By the end of the year 2000, an estimated 36 million adults and children were living with human immunodeficiency virus (HIV) infection-AIDS worldwide (39). More than 70% of these individuals resided in sub-Saharan Africa, where the average prevalence of HIV infection is currently 8.8% and transmissions occur predominantly through heterosexual routes or from mother to child (30). One of the African countries with a particularly high prevalence of human immunodeficiency virus type 1 (HIV-1) infection is Zambia, where it is estimated that 20% of all adults harbor HIV-1 and 20% of all cohabitating couples are discordant for their HIV-1 infection status (i.e., one partner is HIV-1 positive and the other is negative) (40). Novel interventions designed to curtail the explosive spread of HIV-1 in Zambia and other high-prevalence countries in sub-Saharan Africa are thus urgently needed but are likely to require detailed knowledge about the factors that influence heterosexual transmission.

The Zambia-UAB HIV Research Project (ZUHRP) was established in 1994 to provide voluntary HIV-1 testing and counseling, long-term monitoring, and health care to cohabitating couples in the capital city of Lusaka (3, 25). To date, 9,569 couples have been tested for HIV-1, of whom 21% were HIV-1 discordant, 26% were concordant HIV-1 positive, and 53% were concordant HIV-1 negative at the time of enrollment. Between February 1994 and October 2000, 1,022 discordant couples (535 with HIV-1-infected men and 487 with HIV-1-infected women) were enrolled into a prospective study of the incidence and predictors of heterosexual transmission and were monitored at 3-month intervals for seroconversion of the seronegative partner.
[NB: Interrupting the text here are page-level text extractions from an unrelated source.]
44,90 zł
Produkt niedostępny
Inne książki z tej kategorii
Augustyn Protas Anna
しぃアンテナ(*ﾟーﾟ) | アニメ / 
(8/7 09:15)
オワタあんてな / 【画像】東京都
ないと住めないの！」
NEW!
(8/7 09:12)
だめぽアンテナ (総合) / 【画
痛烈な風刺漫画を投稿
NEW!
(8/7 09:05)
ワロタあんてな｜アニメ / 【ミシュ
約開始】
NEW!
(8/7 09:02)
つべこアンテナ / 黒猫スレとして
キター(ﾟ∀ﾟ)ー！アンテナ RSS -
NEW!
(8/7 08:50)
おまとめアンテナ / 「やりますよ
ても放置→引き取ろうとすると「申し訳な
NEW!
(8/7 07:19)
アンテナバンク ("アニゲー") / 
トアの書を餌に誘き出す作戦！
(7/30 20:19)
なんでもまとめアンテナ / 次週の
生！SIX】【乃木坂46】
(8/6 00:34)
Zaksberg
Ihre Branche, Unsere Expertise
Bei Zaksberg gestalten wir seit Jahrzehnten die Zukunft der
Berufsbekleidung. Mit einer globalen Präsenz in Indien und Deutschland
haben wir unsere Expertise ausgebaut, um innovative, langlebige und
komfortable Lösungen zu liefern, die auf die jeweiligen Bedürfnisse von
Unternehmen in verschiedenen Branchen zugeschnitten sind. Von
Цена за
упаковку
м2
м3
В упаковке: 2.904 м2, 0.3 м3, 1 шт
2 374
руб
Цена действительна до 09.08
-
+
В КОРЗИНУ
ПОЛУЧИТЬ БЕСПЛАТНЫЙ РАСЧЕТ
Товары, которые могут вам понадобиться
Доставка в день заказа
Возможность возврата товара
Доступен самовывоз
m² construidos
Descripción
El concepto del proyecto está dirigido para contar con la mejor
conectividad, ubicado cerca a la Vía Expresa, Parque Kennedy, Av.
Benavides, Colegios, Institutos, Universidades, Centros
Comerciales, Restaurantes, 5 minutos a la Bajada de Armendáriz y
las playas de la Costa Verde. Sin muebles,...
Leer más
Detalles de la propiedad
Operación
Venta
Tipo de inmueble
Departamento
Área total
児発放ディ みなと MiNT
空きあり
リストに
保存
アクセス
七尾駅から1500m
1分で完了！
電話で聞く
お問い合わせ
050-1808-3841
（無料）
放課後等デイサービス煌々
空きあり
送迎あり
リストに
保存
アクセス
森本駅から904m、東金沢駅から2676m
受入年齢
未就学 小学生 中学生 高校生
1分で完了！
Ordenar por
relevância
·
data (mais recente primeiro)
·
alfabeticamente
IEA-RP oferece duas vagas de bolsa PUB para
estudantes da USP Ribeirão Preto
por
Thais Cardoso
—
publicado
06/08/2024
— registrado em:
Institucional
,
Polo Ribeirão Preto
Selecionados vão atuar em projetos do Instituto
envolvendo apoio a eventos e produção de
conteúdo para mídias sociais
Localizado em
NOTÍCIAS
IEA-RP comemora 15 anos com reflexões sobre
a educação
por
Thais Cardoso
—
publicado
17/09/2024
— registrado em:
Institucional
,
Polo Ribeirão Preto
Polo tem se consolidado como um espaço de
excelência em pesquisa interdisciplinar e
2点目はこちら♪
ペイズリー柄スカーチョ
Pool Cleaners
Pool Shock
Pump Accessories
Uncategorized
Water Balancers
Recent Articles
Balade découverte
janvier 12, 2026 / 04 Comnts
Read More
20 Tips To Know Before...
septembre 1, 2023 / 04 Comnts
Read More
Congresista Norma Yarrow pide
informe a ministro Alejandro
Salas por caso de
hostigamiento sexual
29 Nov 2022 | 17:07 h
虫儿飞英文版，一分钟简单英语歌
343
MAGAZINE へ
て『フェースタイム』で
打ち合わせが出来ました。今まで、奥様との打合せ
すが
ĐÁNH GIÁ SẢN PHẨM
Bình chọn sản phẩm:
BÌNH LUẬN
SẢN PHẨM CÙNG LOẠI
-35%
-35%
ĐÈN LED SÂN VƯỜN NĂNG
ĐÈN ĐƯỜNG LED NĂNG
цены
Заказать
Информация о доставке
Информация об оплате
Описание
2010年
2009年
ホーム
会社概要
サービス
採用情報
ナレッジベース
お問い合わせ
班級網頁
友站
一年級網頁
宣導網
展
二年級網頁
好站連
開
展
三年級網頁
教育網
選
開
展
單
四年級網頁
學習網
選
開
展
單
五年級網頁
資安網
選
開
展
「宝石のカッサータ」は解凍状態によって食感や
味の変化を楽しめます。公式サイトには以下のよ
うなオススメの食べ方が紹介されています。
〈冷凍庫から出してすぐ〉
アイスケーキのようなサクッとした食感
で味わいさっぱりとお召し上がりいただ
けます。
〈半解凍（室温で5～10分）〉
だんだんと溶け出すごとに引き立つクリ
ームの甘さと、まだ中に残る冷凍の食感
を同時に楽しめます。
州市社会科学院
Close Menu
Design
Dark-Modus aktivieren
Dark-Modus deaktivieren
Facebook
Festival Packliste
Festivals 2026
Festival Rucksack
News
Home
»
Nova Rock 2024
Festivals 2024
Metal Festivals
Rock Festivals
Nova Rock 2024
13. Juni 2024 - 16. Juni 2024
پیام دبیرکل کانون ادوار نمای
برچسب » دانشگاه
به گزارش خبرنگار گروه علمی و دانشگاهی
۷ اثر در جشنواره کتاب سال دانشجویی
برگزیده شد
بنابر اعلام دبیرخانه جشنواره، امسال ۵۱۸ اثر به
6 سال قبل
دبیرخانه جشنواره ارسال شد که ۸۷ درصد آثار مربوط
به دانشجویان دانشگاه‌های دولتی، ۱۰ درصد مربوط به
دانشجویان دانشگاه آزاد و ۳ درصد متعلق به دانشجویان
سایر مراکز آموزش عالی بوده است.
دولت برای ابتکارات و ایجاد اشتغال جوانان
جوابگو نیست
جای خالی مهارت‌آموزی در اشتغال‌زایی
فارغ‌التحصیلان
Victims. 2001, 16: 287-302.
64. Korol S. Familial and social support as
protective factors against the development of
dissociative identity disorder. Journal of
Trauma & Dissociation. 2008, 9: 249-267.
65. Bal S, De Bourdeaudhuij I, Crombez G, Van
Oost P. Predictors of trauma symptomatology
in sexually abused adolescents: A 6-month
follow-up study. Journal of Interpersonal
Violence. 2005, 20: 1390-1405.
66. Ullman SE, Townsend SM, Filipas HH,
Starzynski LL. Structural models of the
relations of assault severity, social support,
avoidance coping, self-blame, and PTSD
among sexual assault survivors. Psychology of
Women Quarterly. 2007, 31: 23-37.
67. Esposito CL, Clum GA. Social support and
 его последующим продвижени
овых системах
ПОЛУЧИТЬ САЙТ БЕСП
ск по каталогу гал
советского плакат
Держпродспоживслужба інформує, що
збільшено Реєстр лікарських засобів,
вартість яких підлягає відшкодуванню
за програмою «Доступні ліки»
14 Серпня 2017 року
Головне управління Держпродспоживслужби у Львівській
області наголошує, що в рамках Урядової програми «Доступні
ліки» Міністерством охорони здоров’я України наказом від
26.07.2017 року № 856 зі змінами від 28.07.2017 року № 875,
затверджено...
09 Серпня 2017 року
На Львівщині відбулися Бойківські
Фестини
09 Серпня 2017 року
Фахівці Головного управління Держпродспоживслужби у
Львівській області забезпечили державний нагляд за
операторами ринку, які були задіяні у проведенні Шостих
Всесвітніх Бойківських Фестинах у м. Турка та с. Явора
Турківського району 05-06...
Although testing and counseling prompted substantial risk reduction in this cohort, a seroconversion rate of 8.5 per 100 person years remained, which was similar for male-to-female and female-to-male transmissions (12). Because frequent follow-up visits facilitated blood collection from both the putative donor and the recipient after a transmission event, this cohort has provided a unique setting to examine the incidence, demographics, and behavioral and biological correlates as well as the viral and host determinants of heterosexual transmission of HIV-1. However, a prerequisite for the acquisition of meaningful data, particularly with regard to predictors of contagion in the index seropositive partner, is the ability to confirm, with a high level of confidence, epidemiological linkage of HIV-1 transmission between members of all putative transmission pairs.

Molecular analyses of suspected transmission links have been widely used to characterize localized HIV-1 outbreaks, mother-to-infant transmission, sexual transmission, sharing of contaminated needles, donation of contaminated blood, receipt of contaminated clotting reagent, nosocomial transmissions from health care workers, and intrafamilial contacts (1, 4, 5, 6, 13, 18, 21, 29, 36, 42, 44). In all of these cases, the establishment of epidemiological linkage relied on the documentation of closer genetic relatedness between viruses infecting the suspected transmission pair(s) compared to control viruses isolated from unrelated individuals in the same region. Here we developed a similar approach to confirm (or refute) heterosexual transmission among discordant couples within the ZUHRP cohort.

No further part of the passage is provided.